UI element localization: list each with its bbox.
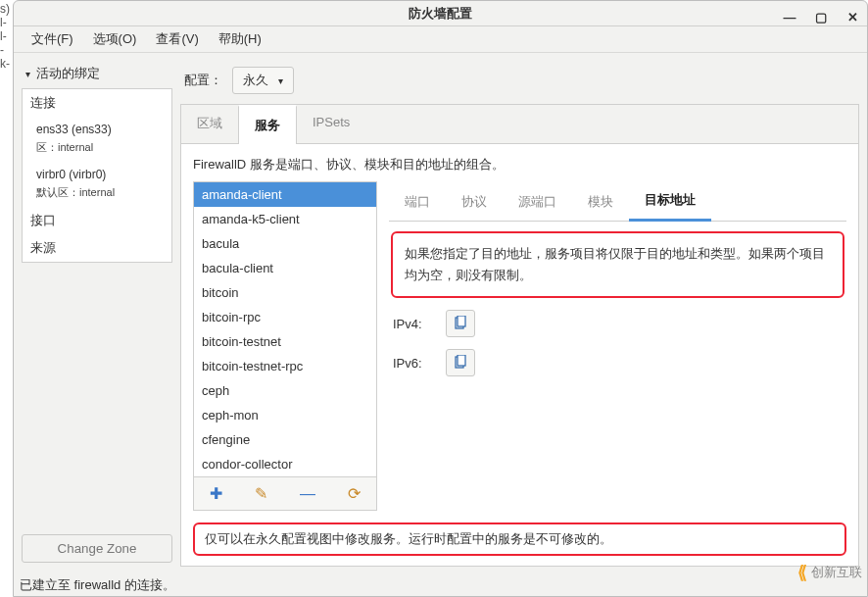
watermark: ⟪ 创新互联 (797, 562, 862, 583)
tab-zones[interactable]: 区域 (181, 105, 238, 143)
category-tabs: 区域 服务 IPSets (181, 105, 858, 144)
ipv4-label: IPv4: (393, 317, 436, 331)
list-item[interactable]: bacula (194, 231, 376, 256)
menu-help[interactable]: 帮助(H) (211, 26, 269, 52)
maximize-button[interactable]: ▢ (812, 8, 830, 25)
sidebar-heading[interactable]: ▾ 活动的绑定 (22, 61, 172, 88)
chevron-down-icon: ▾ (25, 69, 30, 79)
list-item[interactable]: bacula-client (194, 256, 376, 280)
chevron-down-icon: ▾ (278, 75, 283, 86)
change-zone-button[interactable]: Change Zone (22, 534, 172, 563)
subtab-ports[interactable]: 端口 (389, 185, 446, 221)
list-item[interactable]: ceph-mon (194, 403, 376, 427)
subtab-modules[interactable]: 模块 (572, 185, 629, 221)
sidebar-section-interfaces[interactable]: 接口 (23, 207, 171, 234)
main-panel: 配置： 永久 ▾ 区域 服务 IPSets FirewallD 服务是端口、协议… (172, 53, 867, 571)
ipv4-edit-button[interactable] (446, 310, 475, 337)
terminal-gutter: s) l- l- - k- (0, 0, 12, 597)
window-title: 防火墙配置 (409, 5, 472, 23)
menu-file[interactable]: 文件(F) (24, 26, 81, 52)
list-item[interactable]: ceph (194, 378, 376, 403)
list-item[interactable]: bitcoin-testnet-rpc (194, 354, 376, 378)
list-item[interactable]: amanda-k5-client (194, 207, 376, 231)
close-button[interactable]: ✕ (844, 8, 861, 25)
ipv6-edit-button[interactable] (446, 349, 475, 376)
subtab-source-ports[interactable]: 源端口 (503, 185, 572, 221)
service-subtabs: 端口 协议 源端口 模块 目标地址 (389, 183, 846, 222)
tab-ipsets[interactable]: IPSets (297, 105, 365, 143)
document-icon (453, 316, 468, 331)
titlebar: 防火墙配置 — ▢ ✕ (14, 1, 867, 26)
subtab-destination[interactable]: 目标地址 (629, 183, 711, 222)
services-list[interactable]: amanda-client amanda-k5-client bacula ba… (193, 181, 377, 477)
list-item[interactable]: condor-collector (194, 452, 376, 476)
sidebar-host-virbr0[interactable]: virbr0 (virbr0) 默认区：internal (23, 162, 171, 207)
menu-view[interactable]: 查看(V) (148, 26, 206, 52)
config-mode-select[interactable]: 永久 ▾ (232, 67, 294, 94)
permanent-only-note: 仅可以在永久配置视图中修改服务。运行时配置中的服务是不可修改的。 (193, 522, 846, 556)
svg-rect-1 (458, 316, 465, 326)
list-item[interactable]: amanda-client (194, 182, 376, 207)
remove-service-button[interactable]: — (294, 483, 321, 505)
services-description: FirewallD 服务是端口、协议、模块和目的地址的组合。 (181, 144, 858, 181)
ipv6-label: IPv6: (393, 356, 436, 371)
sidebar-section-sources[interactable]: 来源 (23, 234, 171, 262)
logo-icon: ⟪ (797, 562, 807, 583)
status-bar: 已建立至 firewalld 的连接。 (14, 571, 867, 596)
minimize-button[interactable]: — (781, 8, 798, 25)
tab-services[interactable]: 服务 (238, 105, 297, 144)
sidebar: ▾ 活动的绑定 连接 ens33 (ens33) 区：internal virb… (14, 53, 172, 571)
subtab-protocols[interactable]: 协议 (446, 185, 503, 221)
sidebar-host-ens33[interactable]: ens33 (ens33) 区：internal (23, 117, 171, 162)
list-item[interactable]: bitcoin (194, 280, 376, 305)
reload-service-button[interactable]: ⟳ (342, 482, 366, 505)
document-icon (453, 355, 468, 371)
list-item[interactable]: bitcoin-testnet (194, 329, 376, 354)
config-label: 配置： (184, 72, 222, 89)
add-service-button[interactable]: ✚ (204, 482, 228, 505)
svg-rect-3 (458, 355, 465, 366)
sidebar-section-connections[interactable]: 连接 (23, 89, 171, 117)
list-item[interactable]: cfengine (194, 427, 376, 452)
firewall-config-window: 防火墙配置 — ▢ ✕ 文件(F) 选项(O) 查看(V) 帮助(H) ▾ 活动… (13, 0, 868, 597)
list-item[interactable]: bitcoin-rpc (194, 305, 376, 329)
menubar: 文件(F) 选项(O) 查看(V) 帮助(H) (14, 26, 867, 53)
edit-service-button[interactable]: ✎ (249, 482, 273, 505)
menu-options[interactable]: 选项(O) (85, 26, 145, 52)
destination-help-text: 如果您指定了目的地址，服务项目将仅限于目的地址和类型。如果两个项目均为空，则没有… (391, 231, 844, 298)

Task requirements » Answer with a number alone: how many lines of the listing above include the string "window"?

Output of the exercise » 2